Molecular characterization by high resolution isoelectric focusing of the products encoded by the class II region loci of the MHC in humans. II. DP alpha and DP beta gene variants

To characterize the molecular polymorphism of the DP alpha and DP beta gene products, the HLA-DP molecules expressed by more than 200 cell lines were individually immunoprecipitated by using the mAb B7/21 and their neuraminidase-treated DP alpha and DP beta chains analyzed in IEF gels. These cell lines, most of them from members of 32 families, allowed the definition, by segregation analysis, of the IEF patterns of the DP polypeptide chains encoded by 129 distinct haplotypes.
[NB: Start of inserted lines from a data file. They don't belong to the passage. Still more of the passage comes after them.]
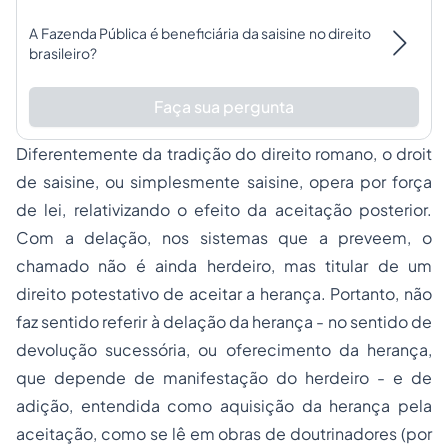
A Fazenda Pública é beneficiária da saisine no direito
brasileiro?
Faça sua pergunta
Diferentemente da tradição do direito romano, o
droit
de saisine
, ou simplesmente
saisine
, opera por força
de lei, relativizando o efeito da aceitação posterior.
Com a delação, nos sistemas que a preveem, o
chamado não é ainda herdeiro, mas titular de um
direito potestativo de aceitar a herança. Portanto, não
faz sentido referir à delação da herança - no sentido de
devolução sucessória, ou oferecimento da herança,
que depende de manifestação do herdeiro - e de
adição, entendida como aquisição da herança pela
aceitação, como se lê em obras de doutrinadores (por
Both DP alpha and DP beta chains display polymorphic IEF-banding patterns. Two DP alpha (A and B) and seven DP beta (A, B, C, D, E, F, and G) IEF variants were characterized. The DP alpha B variant was found in linkage disequilibrium with both DP beta B and DP beta D. Linkage disequilibrium was also encountered with alleles at the DR and DQ loci. Finally, the correlations between the IEF DP alpha and DP beta variants and the primed lymphocyte test-defined HLA-DP specificities were determined by using a panel of 24 primed lymphocyte test-typed cell lines.     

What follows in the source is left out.